_About this task_
In the entries below, find the lines that contain the word "Taille" and copy them.

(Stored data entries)
══════

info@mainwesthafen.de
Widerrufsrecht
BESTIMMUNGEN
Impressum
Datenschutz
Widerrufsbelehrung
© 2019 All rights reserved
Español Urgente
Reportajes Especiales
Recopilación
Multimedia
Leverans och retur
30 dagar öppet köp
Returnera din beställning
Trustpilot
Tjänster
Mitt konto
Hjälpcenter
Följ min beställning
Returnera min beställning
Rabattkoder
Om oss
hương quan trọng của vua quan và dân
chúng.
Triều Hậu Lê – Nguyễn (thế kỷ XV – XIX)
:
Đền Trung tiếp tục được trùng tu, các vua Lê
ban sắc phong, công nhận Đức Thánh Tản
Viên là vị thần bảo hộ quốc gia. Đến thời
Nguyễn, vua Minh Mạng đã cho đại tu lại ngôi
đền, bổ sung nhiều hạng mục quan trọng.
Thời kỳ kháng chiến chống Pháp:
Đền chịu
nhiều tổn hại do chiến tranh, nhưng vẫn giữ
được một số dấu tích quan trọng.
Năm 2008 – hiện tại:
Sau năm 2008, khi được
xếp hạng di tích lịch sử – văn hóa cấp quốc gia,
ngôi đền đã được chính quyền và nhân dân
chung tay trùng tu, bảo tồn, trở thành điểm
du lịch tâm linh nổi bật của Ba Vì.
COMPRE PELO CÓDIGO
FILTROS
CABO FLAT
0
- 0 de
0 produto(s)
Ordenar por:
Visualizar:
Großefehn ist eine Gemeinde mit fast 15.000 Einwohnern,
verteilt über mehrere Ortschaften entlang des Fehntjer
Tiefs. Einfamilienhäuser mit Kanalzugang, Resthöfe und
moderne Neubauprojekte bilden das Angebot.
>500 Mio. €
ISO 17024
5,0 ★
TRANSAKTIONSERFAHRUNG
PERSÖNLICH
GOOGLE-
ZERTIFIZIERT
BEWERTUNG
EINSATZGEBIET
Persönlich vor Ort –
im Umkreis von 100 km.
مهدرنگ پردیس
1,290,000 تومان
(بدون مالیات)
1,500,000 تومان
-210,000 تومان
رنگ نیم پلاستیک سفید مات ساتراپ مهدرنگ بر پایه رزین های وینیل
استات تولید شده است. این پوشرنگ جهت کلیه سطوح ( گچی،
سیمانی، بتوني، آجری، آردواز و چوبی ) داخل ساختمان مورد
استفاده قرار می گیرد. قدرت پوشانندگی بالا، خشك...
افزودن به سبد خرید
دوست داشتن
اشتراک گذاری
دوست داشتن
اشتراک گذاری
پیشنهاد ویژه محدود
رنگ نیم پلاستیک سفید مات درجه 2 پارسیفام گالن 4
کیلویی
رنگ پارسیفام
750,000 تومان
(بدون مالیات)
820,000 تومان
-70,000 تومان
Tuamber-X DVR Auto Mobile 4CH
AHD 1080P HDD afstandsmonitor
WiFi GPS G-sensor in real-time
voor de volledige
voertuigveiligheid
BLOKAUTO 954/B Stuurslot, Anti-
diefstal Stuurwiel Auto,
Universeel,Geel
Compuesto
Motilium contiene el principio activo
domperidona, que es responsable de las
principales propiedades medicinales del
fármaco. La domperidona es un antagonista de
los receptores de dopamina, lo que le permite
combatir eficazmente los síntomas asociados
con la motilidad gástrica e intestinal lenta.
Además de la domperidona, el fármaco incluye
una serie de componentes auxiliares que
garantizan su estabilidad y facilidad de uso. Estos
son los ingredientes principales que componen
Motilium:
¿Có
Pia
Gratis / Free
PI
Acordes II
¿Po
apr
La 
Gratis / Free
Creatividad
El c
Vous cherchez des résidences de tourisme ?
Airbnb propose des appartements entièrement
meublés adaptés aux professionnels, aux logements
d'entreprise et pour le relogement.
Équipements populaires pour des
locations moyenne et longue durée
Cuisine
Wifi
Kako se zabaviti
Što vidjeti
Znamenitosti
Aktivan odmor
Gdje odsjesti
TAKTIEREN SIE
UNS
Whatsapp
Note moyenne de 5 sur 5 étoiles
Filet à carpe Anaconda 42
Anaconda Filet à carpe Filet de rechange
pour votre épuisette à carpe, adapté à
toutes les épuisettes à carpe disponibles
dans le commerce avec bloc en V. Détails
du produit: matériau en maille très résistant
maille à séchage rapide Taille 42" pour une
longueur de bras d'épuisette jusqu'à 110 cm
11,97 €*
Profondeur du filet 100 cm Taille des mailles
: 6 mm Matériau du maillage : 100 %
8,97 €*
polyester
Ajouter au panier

══════

_Exercise answer_
maille à séchage rapide Taille 42" pour une
Profondeur du filet 100 cm Taille des mailles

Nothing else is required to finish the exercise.